Task prompt :: Report each line of the entries that contains the word "missions", copied in full.

________

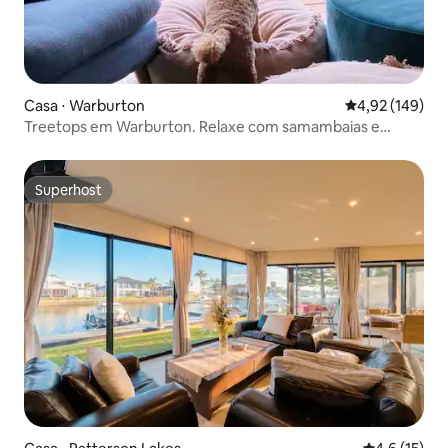
Casa ⋅ Warburton
4,92 de uma av
4,92 (149)
Treetops em Warburton. Relaxe com samambaias e
pássaros
Superhost
Superhost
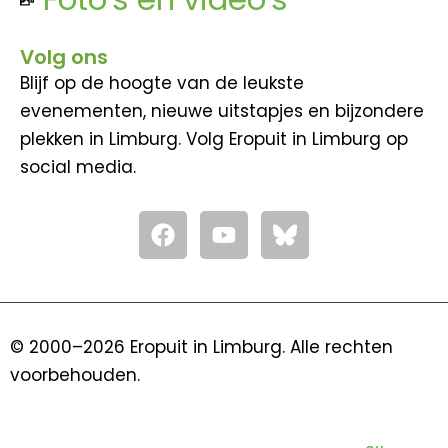
Volg ons
Blijf op de hoogte van de leukste
evenementen, nieuwe uitstapjes en bijzondere
plekken in Limburg. Volg Eropuit in Limburg op
social media.
F
Y
a
o
c
u
e
t
b
u
o
b
© 2000–2026 Eropuit in Limburg. Alle rechten
o
e
voorbehouden.
k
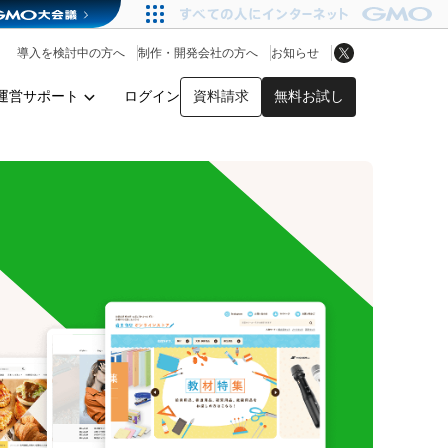
アプリストア
ヘルプを見る
導入を検討中の方へ
制作・開発会社の方へ
お知らせ
ヘルプセンター
運営サポート
ログイン
資料請求
無料お試し
y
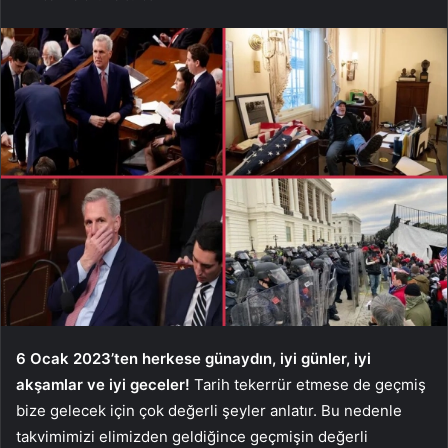
6 Ocak 2023’ten herkese günaydın, iyi günler, iyi
akşamlar ve iyi geceler!
Tarih tekerrür etmese de geçmiş
bize gelecek için çok değerli şeyler anlatır. Bu nedenle
takvimimizi elimizden geldiğince geçmişin değerli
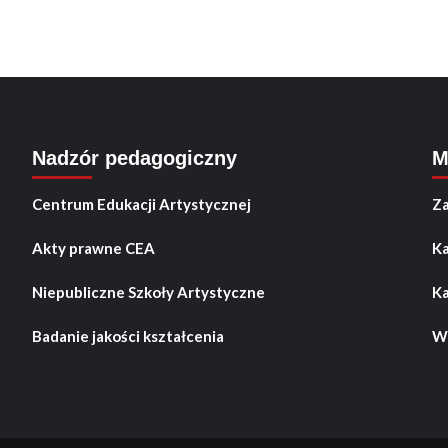
Nadzór pedagogiczny
M
Centrum Edukacji Artystycznej
Za
Akty prawne CEA
Ka
Niepubliczne Szkoły Artystyczne
Ka
Badanie jakości kształcenia
Wo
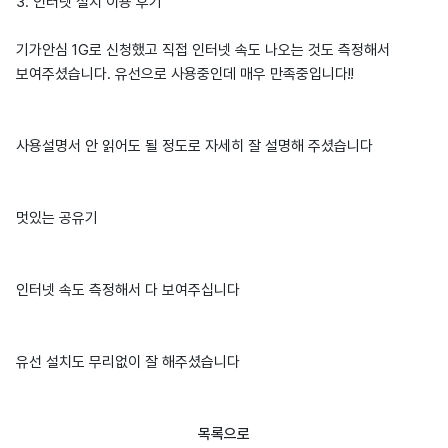
3. 인터넷 설치 이용 후기
기가안심 1G로 신청했고 직접 인터넷 속도 나오는 것도 측정해서
보여주셨습니다. 유선으로 사용중인데 매우 만족중입니다!!
사용설명서 안 읽어도 될 정도로 자세히 잘 설명해 주셨습니다
멋있는 공유기
인터넷 속도 측정해서 다 보여주십니다
유선 설치도 무리없이 잘 해주셨습니다
목록으로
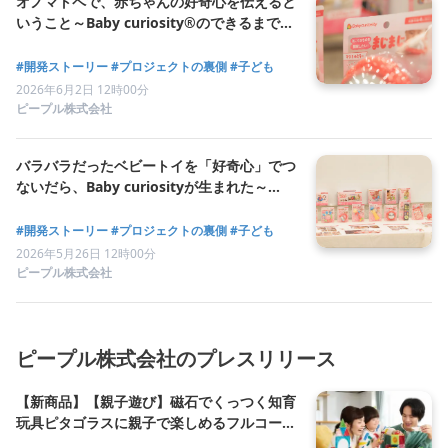
オノマトペで、赤ちゃんの好奇心を伝えると
いうこと～Baby curiosity®のできるまで
vol.2
#開発ストーリー
#プロジェクトの裏側
#子ども
2026年6月2日 12時00分
ピープル株式会社
バラバラだったベビートイを「好奇心」でつ
ないだら、Baby curiosityが生まれた～
Baby curiosity®のできるまで vol.1
#開発ストーリー
#プロジェクトの裏側
#子ども
2026年5月26日 12時00分
ピープル株式会社
ピープル株式会社のプレスリリース
【新商品】【親子遊び】磁石でくっつく知育
玩具ピタゴラスに親子で楽しめるフルコース
セットが登場！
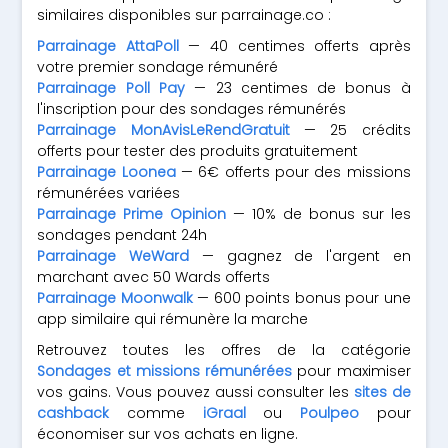
similaires disponibles sur parrainage.co :
Parrainage AttaPoll
— 40 centimes offerts après
votre premier sondage rémunéré
Parrainage Poll Pay
— 23 centimes de bonus à
l'inscription pour des sondages rémunérés
Parrainage MonAvisLeRendGratuit
— 25 crédits
offerts pour tester des produits gratuitement
Parrainage Loonea
— 6€ offerts pour des missions
rémunérées variées
Parrainage Prime Opinion
— 10% de bonus sur les
sondages pendant 24h
Parrainage WeWard
— gagnez de l'argent en
marchant avec 50 Wards offerts
Parrainage Moonwalk
— 600 points bonus pour une
app similaire qui rémunère la marche
Retrouvez toutes les offres de la catégorie
Sondages et missions rémunérées
pour maximiser
vos gains. Vous pouvez aussi consulter les
sites de
cashback
comme
iGraal
ou
Poulpeo
pour
économiser sur vos achats en ligne.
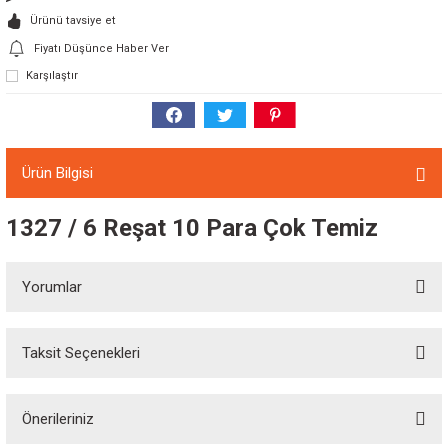
Ürünü tavsiye et
Fiyatı Düşünce Haber Ver
Karşılaştır
Ürün Bilgisi
1327 / 6 Reşat 10 Para Çok Temiz
Yorumlar
Taksit Seçenekleri
Bu ürüne ilk yorumu siz yapın!
Önerileriniz
Yorum Yaz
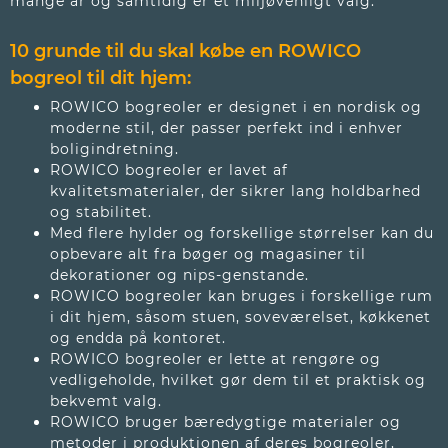
mange år og samtidig er et miljøvenligt valg.
10 grunde til du skal købe en ROWICO
bogreol
til dit hjem:
ROWICO bogreoler er designet i en nordisk og
moderne stil, der passer perfekt ind i enhver
boligindretning.
ROWICO bogreoler er lavet af
kvalitetsmaterialer, der sikrer lang holdbarhed
og stabilitet.
Med flere hylder og forskellige størrelser kan du
opbevare alt fra bøger og magasiner til
dekorationer og nips-genstande.
ROWICO bogreoler kan bruges i forskellige rum
i dit hjem, såsom stuen, soveværelset, køkkenet
og endda på kontoret.
ROWICO bogreoler er lette at rengøre og
vedligeholde, hvilket gør dem til et praktisk og
bekvemt valg.
ROWICO bruger bæredygtige materialer og
metoder i produktionen af deres bogreoler,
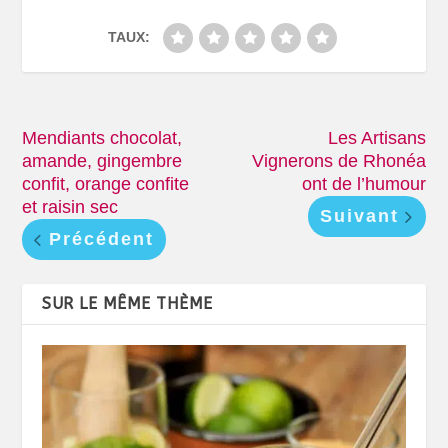
TAUX:
Mendiants chocolat,
Les Artisans
amande, gingembre
Vignerons de Rhonéa
confit, orange confite
ont de l’humour
et raisin sec
Suivant
Précédent
SUR LE MÊME THÈME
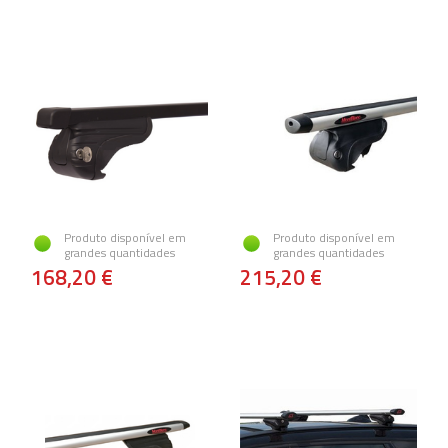
Produto disponível em
Produto disponível em
grandes quantidades
grandes quantidades
168,20 €
215,20 €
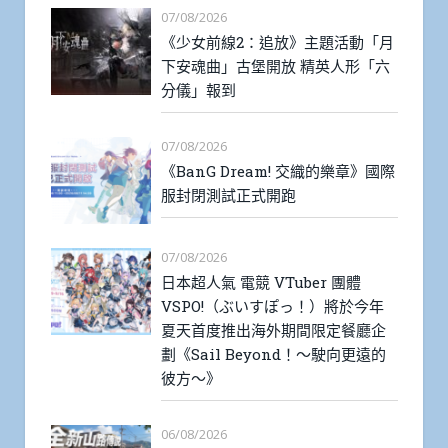
07/08/2026
《少女前線2：追放》主題活動「月
下安魂曲」古堡開放 精英人形「六
分儀」報到
07/08/2026
《BanG Dream! 交織的樂章》國際
服封閉測試正式開跑
07/08/2026
日本超人氣 電競 VTuber 團體
VSPO!（ぶいすぽっ！）將於今年
夏天首度推出海外期間限定餐廳企
劃《Sail Beyond！～駛向更遠的
彼方～》
06/08/2026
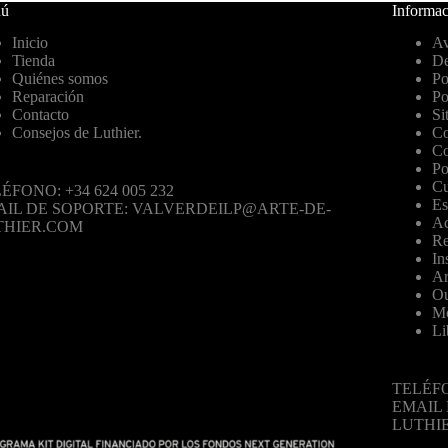
ú
Informac
Inicio
Av
Tienda
De
Quiénes somos
Po
Reparación
Po
Contacto
Si
Consejos de Luthier.
Co
Co
Po
Cu
ÉFONO: +34 624 005 232
Es
AIL DE SOPORTE: VALVERDEILP@ARTE-DE-
Ac
THIER.COM
Re
In
Ar
Ou
Mo
Li
TELÉFO
EMAIL
LUTHI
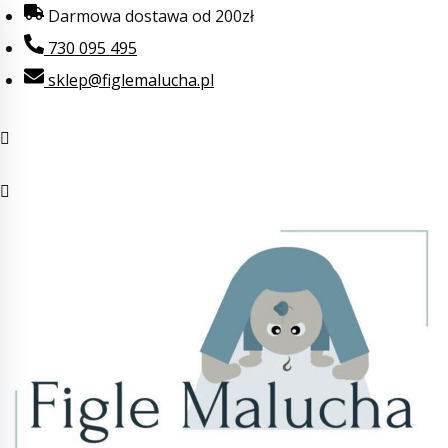
Przejdź
Darmowa dostawa od 200zł
do
730 095 495
treści
sklep@figlemalucha.pl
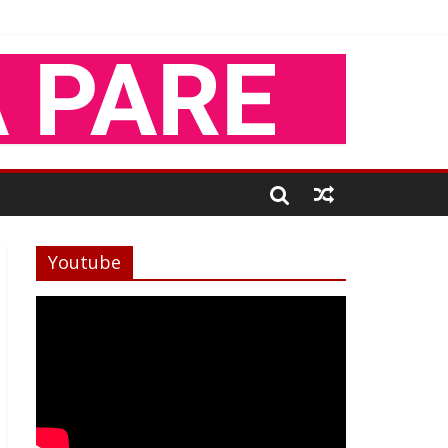
Youtube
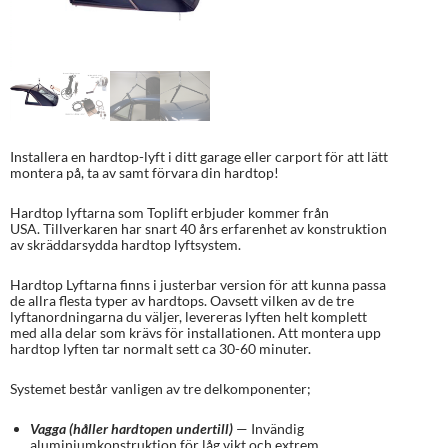
Installera en hardtop-lyft i ditt garage eller carport för att lätt
montera på, ta av samt förvara din hardtop!
Hardtop lyftarna som Toplift erbjuder kommer från
USA. Tillverkaren har snart 40 års erfarenhet av konstruktion
av skräddarsydda hardtop lyftsystem.
Hardtop Lyftarna finns i justerbar version för att kunna passa
de allra flesta typer av hardtops. Oavsett vilken av de tre
lyftanordningarna du väljer, levereras lyften helt komplett
med alla delar som krävs för installationen. Att montera upp
hardtop lyften tar normalt sett ca 30-60 minuter.
Systemet består vanligen av tre delkomponenter;
Vagga (håller hardtopen undertill)
— Invändig
aluminiumkonstruktion för låg vikt och extrem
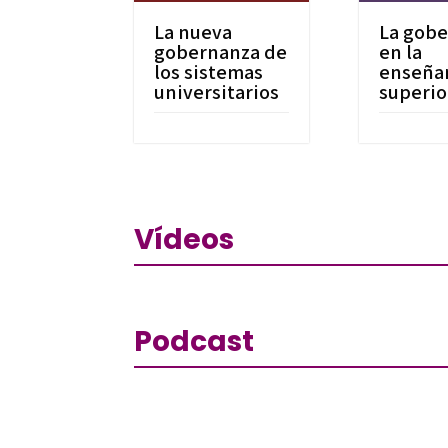
La nueva
La gob
gobernanza de
en la
los sistemas
enseña
universitarios
superio
Vídeos
Podcast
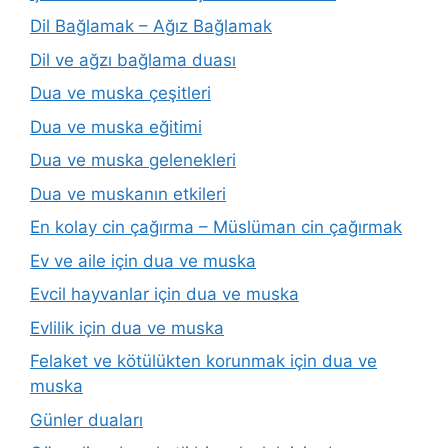
Dil Bağlamak – Ağız Bağlamak
Dil ve ağzı bağlama duası
Dua ve muska çeşitleri
Dua ve muska eğitimi
Dua ve muska gelenekleri
Dua ve muskanın etkileri
En kolay cin çağırma – Müslüman cin çağırmak
Ev ve aile için dua ve muska
Evcil hayvanlar için dua ve muska
Evlilik için dua ve muska
Felaket ve kötülükten korunmak için dua ve
muska
Günler duaları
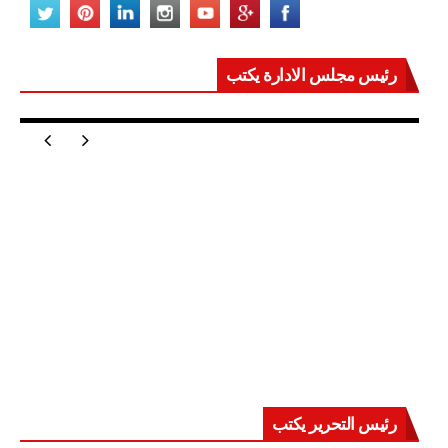
رئيس مجلس الادارة يكتب
مصر تعيد للعالم اتزانه
رئيس التحرير يكتب
حرب على العقول.. حادثة دمياط تكشف قواعد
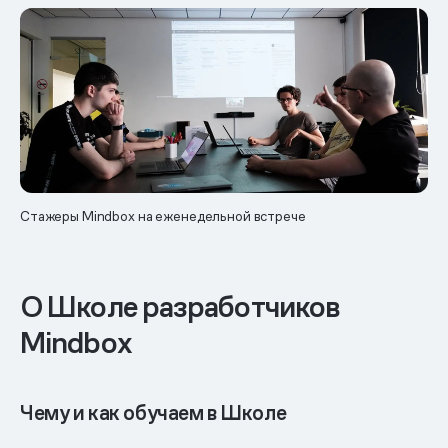
Стажеры Mindbox на еженедельной встрече
О Школе разработчиков
Mindbox
Чему и как обучаем в Школе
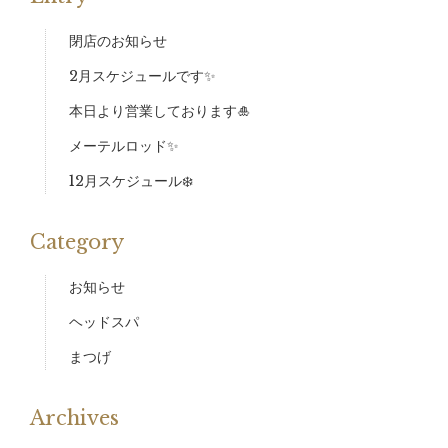
閉店のお知らせ
2月スケジュールです✨
本日より営業しております🎍
メーテルロッド✨
12月スケジュール❄️
Category
お知らせ
ヘッドスパ
まつげ
Archives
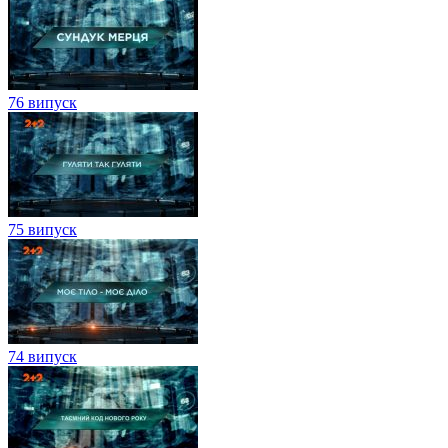
76 випуск
75 випуск
74 випуск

________

Solution to the exercise ::
— 6€ offerts pour des missions
Sondages et missions rémunérées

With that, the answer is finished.